De la pista a la pasarela
Ayer y hoy, los ecos picassianos y mironianos todavía resuenan. Rebobinamos hasta las Olimpiadas de Barcelona 92 y nos plantamos en la final de baloncesto que ganó el Dream Team calzando unas Air Jordan inspiradas en la escultura Mujer y pájaro de Miró. Un tesoro de coleccionista.
Si avanzamos hasta los desfiles de la última década, abundan las referencias a la heterogénea obra de Picasso: desde las cerámicas que inspiraron los jerséis de punto de Jil Sander hasta los retratos cubistas que el dúo Viktor&Rolf reinterpretó en el espectacular show de alta costura de la primavera/verano de 2016.

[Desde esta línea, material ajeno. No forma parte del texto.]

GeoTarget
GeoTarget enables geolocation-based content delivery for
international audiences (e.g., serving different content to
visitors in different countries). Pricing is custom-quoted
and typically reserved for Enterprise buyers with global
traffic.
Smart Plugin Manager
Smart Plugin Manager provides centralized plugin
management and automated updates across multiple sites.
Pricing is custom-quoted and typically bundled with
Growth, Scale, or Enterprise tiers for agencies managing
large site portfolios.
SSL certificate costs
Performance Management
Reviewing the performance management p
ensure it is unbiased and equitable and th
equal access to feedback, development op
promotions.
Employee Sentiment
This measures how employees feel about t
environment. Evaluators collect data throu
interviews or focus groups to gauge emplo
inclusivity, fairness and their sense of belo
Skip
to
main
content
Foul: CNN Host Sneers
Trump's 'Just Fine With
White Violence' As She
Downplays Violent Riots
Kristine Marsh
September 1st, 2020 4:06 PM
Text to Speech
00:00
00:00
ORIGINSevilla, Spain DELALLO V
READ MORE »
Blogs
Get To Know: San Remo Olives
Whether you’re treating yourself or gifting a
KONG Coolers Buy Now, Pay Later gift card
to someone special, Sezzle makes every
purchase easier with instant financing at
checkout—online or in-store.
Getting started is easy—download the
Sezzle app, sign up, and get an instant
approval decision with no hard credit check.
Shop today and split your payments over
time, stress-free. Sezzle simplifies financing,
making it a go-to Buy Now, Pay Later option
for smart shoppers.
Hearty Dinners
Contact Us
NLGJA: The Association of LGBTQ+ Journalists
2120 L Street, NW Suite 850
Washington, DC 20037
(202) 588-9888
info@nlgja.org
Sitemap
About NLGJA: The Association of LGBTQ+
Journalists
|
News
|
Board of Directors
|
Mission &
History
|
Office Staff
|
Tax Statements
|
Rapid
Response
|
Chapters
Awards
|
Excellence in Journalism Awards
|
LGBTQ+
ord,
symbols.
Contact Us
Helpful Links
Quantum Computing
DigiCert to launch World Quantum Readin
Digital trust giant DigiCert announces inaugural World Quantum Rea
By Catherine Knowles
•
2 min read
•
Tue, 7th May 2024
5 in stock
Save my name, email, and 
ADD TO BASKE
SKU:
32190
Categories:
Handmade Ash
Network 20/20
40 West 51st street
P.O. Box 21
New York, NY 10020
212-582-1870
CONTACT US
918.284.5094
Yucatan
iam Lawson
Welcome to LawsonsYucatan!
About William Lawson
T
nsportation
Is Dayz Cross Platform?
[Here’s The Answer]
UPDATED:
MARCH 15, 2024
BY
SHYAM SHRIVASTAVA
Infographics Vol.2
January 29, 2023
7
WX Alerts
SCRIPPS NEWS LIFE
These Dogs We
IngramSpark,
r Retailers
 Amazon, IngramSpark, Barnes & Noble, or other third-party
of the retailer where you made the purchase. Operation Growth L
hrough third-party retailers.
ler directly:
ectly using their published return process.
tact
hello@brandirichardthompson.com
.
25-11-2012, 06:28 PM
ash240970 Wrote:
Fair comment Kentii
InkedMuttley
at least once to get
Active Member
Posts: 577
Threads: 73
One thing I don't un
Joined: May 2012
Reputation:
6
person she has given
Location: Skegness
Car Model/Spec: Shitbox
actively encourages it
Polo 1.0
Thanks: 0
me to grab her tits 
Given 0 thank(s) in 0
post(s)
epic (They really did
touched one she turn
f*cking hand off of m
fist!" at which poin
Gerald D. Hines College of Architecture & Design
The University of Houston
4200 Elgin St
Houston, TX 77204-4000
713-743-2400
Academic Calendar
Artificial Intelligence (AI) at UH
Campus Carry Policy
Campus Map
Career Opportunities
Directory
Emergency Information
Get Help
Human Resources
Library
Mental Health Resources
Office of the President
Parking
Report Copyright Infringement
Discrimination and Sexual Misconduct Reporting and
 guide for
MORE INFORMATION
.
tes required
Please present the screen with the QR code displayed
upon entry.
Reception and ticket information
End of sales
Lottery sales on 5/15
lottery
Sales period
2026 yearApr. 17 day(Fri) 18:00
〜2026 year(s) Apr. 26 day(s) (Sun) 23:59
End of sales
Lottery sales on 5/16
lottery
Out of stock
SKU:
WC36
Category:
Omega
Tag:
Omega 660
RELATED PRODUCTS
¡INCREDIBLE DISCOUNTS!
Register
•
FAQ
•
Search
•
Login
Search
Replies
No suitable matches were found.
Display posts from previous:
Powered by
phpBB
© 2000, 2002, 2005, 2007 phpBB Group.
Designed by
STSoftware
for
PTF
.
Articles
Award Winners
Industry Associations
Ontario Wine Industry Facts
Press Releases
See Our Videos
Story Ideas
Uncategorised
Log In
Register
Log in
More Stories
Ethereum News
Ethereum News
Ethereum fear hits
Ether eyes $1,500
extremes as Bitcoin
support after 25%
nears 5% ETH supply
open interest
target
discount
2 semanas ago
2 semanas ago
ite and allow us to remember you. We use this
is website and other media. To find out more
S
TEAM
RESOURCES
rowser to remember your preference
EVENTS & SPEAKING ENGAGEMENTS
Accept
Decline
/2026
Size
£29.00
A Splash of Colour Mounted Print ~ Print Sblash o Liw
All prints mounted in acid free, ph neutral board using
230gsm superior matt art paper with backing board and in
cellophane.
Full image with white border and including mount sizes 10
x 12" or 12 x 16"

Eso sin olvidar los homenajes que le han hecho grandes nombres de la pasarela como Moschino, Schiaparelli, Alaïa... Las pinceladas del universo Miró también han teñido colecciones de Lisa Perry y Céline, mientras que la marca catalana Joidart ha materializado su admiración en una línea de joyas enmarcada bajo su apellido en la que abundan círculos, estrellas y colores primarios.